- Date: 17 April 1994
- Site: World Congress Centre, Melbourne, Victoria
- Hosted by: Ray Martin

Highlights
- Gold Logie: Ray Martin
- Hall of Fame: Charles "Bud" Tingwell
- Most awards: Police Rescue and Mother and Son (3)

Television coverage
- Network: Nine Network

= Logie Awards of 1994 =

The 36th Annual TV Week Logie Awards was held on Sunday 17 April 1994 at the World Congress Centre in Melbourne, and broadcast on the Nine Network. The ceremony was hosted by Ray Martin and guests included Michael Crawford and Grant Shaud.

==Winners==
===Gold Logie===
- Most Popular Personality on Australian Television
Winner: Ray Martin in Midday (Nine Network)
Other Nominees: Gary Sweet, Dieter Brummer, Daryl Somers

===Acting/Presenting===

- Most Popular Actor
Winner: Gary Sweet in Police Rescue (ABC TV)
Other Nominees: Shane Porteous in A Country Practice, Dieter Brummer in Home and Away

- Most Popular Actress
Winner: Sonia Todd in Police Rescue (ABC TV)
Other Nominees: Rebecca Gibney in All Together Now, Melissa George in Home and Away

- Most Outstanding Actor
Winner: Garry McDonald in Mother and Son (ABC TV)
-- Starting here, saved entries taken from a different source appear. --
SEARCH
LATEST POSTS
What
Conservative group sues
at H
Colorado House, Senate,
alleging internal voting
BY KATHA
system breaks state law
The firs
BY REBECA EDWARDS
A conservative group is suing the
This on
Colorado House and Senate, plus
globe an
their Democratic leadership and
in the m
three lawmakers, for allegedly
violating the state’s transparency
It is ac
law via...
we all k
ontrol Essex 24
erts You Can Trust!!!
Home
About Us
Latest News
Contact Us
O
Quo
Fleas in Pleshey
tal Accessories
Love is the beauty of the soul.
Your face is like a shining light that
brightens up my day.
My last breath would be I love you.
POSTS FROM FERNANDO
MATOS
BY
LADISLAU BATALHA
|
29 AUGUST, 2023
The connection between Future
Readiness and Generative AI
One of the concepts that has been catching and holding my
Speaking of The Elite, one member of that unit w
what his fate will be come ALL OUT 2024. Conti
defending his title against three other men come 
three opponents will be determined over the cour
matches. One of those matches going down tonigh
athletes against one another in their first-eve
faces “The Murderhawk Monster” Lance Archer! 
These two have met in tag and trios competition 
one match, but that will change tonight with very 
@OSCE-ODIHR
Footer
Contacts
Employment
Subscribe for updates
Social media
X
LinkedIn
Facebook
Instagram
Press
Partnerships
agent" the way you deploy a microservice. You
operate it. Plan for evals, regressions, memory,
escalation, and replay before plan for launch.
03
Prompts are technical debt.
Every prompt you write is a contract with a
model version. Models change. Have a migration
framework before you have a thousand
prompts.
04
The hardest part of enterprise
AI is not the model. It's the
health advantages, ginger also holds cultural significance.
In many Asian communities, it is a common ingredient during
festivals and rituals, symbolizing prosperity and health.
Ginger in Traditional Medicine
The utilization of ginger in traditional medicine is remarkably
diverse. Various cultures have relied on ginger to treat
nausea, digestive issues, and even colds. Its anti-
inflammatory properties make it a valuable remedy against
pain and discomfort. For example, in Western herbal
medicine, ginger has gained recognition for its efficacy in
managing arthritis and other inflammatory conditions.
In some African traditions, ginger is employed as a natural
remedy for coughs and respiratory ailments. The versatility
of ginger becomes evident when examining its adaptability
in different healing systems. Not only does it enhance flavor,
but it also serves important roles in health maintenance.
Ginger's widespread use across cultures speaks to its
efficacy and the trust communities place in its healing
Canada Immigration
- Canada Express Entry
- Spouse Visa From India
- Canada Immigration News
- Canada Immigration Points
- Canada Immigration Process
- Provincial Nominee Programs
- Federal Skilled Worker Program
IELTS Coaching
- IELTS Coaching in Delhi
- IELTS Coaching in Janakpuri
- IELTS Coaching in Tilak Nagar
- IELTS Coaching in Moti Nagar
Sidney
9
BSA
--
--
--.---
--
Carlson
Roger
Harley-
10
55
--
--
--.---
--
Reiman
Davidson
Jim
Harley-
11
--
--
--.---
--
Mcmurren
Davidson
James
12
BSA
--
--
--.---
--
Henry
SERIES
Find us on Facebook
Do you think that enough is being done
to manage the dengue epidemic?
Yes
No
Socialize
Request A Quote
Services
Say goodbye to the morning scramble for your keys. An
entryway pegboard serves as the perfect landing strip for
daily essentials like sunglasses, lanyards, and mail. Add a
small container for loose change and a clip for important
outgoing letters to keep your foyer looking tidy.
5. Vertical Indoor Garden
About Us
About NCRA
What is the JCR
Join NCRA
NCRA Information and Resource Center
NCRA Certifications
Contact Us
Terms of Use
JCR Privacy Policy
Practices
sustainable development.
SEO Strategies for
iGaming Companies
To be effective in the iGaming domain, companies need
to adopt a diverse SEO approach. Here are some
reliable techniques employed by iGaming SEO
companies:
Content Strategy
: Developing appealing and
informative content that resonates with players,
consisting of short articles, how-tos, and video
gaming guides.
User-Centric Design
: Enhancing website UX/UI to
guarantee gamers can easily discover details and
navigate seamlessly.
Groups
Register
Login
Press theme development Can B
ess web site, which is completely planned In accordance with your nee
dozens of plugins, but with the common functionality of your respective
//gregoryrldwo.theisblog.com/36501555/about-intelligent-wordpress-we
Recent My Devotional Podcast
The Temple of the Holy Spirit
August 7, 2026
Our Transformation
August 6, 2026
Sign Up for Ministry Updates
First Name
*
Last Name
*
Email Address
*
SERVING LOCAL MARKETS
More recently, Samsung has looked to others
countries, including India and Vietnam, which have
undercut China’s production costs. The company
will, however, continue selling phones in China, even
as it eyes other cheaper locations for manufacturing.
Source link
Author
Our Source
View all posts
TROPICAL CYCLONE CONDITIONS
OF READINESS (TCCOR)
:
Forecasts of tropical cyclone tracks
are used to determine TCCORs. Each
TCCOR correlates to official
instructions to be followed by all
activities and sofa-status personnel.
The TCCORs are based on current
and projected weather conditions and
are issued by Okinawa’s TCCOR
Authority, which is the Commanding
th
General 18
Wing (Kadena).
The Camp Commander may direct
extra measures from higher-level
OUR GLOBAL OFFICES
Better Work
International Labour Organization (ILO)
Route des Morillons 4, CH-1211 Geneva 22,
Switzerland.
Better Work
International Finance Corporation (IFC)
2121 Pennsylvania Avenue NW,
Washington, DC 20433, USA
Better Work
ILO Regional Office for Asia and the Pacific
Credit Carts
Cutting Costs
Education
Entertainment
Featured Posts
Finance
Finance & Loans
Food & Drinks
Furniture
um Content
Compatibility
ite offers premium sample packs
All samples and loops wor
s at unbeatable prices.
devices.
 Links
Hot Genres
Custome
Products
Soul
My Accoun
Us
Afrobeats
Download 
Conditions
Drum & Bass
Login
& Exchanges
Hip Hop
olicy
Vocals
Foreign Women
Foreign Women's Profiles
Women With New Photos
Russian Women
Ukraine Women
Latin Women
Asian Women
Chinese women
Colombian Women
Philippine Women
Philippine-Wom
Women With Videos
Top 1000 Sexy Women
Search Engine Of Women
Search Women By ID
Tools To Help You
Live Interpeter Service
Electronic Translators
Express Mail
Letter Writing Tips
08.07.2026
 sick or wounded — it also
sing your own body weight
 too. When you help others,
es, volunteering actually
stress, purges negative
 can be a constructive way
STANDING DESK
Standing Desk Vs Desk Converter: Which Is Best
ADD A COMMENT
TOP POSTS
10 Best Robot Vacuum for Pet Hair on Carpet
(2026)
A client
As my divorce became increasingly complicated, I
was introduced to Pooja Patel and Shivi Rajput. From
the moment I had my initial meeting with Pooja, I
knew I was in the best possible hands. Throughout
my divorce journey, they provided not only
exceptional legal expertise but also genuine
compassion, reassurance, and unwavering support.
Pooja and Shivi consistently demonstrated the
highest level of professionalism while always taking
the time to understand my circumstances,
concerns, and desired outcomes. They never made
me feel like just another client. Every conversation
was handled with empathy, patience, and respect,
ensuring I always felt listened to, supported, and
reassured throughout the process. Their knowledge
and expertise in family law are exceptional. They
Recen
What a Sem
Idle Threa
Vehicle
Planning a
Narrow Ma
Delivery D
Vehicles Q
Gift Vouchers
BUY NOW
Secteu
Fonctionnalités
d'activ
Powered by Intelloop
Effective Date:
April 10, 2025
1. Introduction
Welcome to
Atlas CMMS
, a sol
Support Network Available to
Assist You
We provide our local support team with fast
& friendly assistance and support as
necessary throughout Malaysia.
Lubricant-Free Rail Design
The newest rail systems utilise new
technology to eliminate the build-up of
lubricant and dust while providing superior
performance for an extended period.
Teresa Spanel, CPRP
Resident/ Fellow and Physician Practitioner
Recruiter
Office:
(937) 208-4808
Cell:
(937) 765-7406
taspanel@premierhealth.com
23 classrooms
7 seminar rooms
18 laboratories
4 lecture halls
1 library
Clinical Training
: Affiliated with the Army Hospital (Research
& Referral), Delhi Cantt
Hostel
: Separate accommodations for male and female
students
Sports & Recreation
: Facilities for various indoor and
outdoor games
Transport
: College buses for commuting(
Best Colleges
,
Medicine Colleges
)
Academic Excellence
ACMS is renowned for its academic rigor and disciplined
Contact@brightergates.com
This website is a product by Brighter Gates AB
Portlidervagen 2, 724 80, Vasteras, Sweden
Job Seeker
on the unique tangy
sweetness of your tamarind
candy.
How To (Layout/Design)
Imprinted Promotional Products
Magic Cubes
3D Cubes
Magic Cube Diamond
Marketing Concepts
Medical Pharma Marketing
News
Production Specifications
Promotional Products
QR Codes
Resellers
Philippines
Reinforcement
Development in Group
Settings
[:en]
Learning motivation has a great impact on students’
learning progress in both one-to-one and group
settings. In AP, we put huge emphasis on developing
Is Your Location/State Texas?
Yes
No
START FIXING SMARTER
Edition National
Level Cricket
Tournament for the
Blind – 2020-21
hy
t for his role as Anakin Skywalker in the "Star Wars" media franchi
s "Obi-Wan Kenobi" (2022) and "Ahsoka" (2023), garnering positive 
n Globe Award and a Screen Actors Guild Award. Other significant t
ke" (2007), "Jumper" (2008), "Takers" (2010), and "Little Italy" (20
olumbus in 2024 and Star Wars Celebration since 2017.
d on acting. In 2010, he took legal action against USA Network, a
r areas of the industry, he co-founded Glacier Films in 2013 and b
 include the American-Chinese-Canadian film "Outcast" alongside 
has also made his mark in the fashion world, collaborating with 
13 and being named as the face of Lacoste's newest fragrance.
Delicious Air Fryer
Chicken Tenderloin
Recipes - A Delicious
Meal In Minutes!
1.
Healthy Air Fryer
- Most Outstanding Actress
Winner: Ruth Cracknell in Mother and Son (ABC TV)
Other Nominees: Denise Roberts in G.P. (ABC TV), Jacqueline McKenzie in Stark (ABC TV)

- Most Popular Comedy Personality
Winner: Ruth Cracknell in Mother and Son (ABC TV)

- Most Popular Light Entertainment Personality
Winner: Ray Martin in Midday (Nine Network)

- Most Popular New Talent
Winner: Melissa George in Home and Away (Seven Network)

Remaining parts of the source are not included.